Welche Stadt empfiehlt sich für einen Kurztrip? 
Huber: Da fällt mir ganz spontan – und vielleicht auch ein bisschen weniger populär – Linz ein. Diese Stadt hat sich zu einem Geheimtipp gemausert, weil enorm viel Kultur geboten wird und dabei aber immer Wert darauf gelegt wird, allen etwas zu bieten. Im Herbst findet zum Beispiel das Ars-Electronica-Festival statt und auch das Brucknerfest ist wirklich hörenswert.

Welche landestypische Spezialität sollten Reisende bei ihrem Aufenthalt unbedingt probieren? 
Huber: Ich denke, die österreichische Küche bietet weit mehr als Sachertorte und Wiener Schnitzel – wobei das natürlich auch nicht zu verachten ist! In Kärnten gibt es aber zum Beispiel mit dem Gail- und dem Lesachtal die weltweit ersten Slow-Food-Travel-Destinationen.

Ich empfehle also eher etwas Außergewöhnliches: eine Reise in die kleineren Regionen und Täler Österreichs. Zu den Menschen, die Geschmäcker ganz authentisch erleben.

Selbst Brot backen, Käse herstellen, sich bei Imkern über die Honigproduktion informieren, Bier brauen und sich vor Ort zeigen lassen, wie echter Gailtaler Speck hergestellt wird. Ich glaube, da kann man wirklich kulinarische Erlebnisse haben, die einem nachhaltig im Gedächtnis bleiben.

Was muss man bei einem Besuch beachten? 
Huber: Ich würde ganz spontan sagen: Für Österreich muss man sich in jeder Hinsicht Zeit nehmen. Denn obwohl Österreich ja flächenmäßig ein recht kleines Land ist, ist es unglaublich vielfältig. Berge und Seen, Sommer und Winter, Kunst und Kultur, Sport und Natur, Forschung und Innovation. Um das Land richtig und von allen Seiten kennenzulernen, sollte man deshalb auf jeden Fall genug Urlaubszeit mitbringen.
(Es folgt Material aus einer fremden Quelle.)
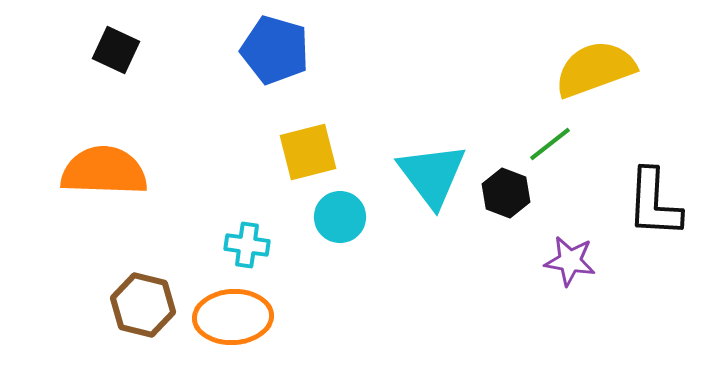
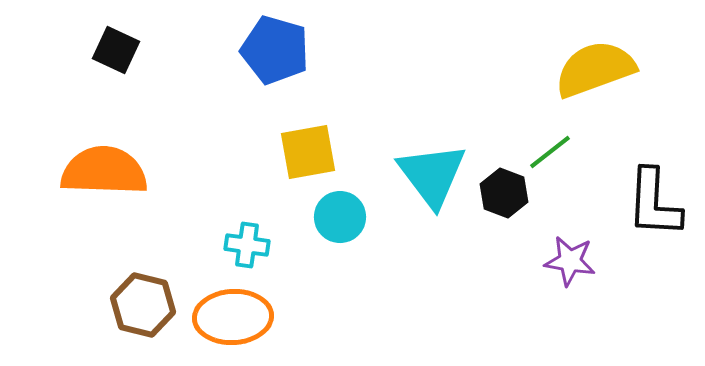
green line: moved 8 px down
yellow square: rotated 4 degrees clockwise
black hexagon: moved 2 px left
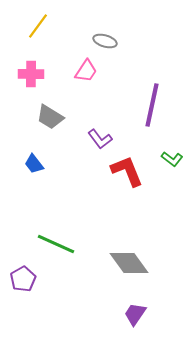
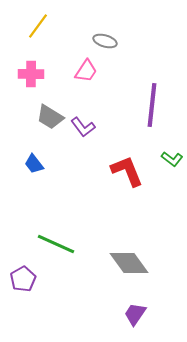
purple line: rotated 6 degrees counterclockwise
purple L-shape: moved 17 px left, 12 px up
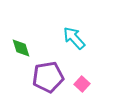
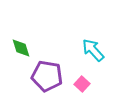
cyan arrow: moved 19 px right, 12 px down
purple pentagon: moved 1 px left, 1 px up; rotated 20 degrees clockwise
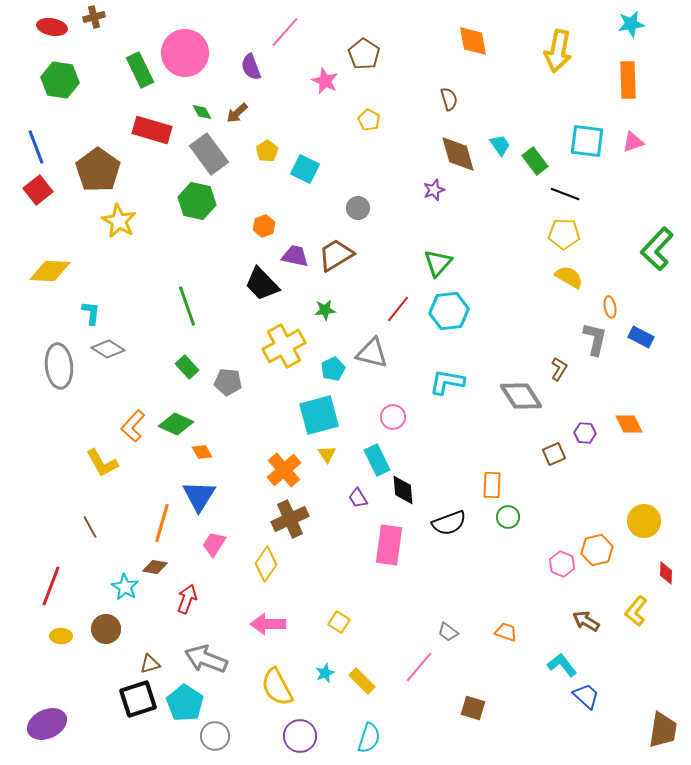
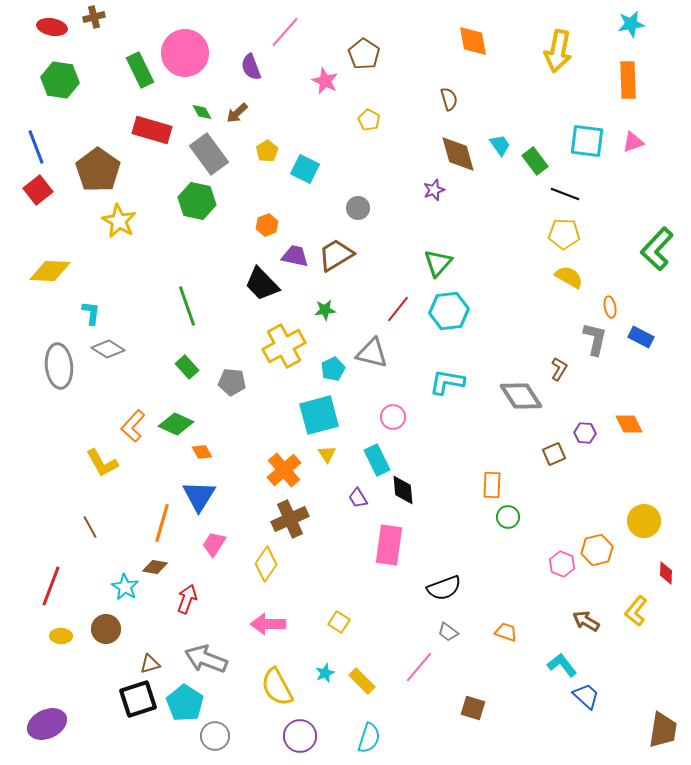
orange hexagon at (264, 226): moved 3 px right, 1 px up
gray pentagon at (228, 382): moved 4 px right
black semicircle at (449, 523): moved 5 px left, 65 px down
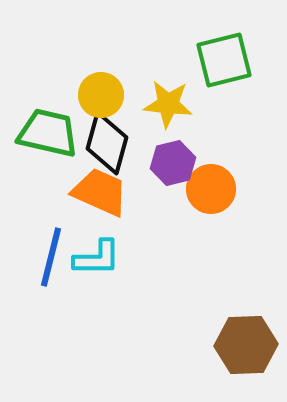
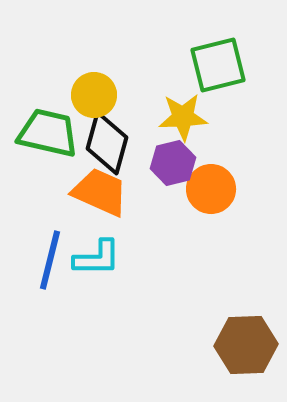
green square: moved 6 px left, 5 px down
yellow circle: moved 7 px left
yellow star: moved 15 px right, 13 px down; rotated 9 degrees counterclockwise
blue line: moved 1 px left, 3 px down
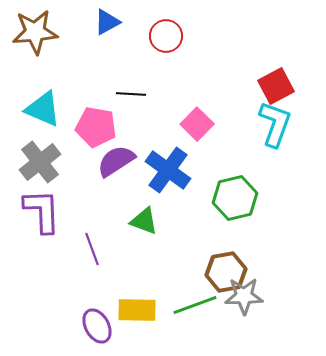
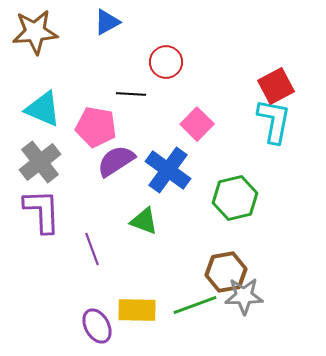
red circle: moved 26 px down
cyan L-shape: moved 1 px left, 3 px up; rotated 9 degrees counterclockwise
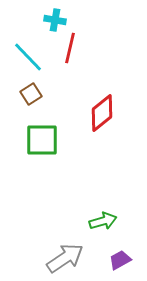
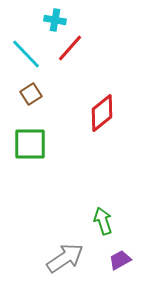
red line: rotated 28 degrees clockwise
cyan line: moved 2 px left, 3 px up
green square: moved 12 px left, 4 px down
green arrow: rotated 92 degrees counterclockwise
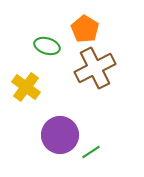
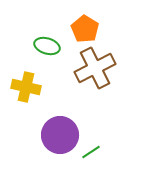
yellow cross: rotated 24 degrees counterclockwise
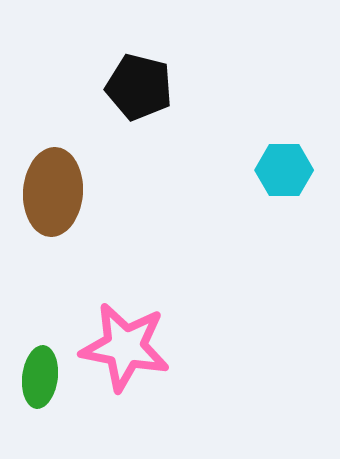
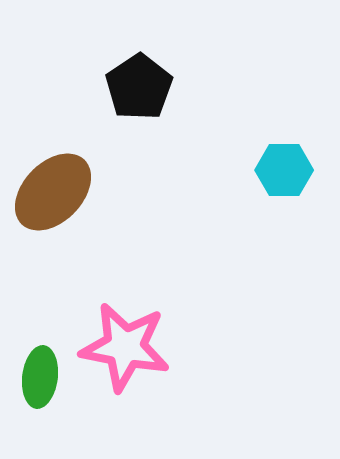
black pentagon: rotated 24 degrees clockwise
brown ellipse: rotated 40 degrees clockwise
Welches Buch sollte man vor einer Reise in Ihre Heimat lesen? 
Huber: Da fallen mir sehr viele ein. Ganz persönlich würde ich „Unter der Drachenwand“ von Arno Geiger empfehlen oder Heimito von Doderers „Strudlhofstiege“. Bei einem Wien-Besuch finde ich besonders das Buch „Der Trafikant“ von Robert Seethaler lesenswert und als passionierter Radfahrer darf beim Heimaturlaub natürlich ein Buch über die schönsten Rennrad- und Mountainbiketouren nicht fehlen!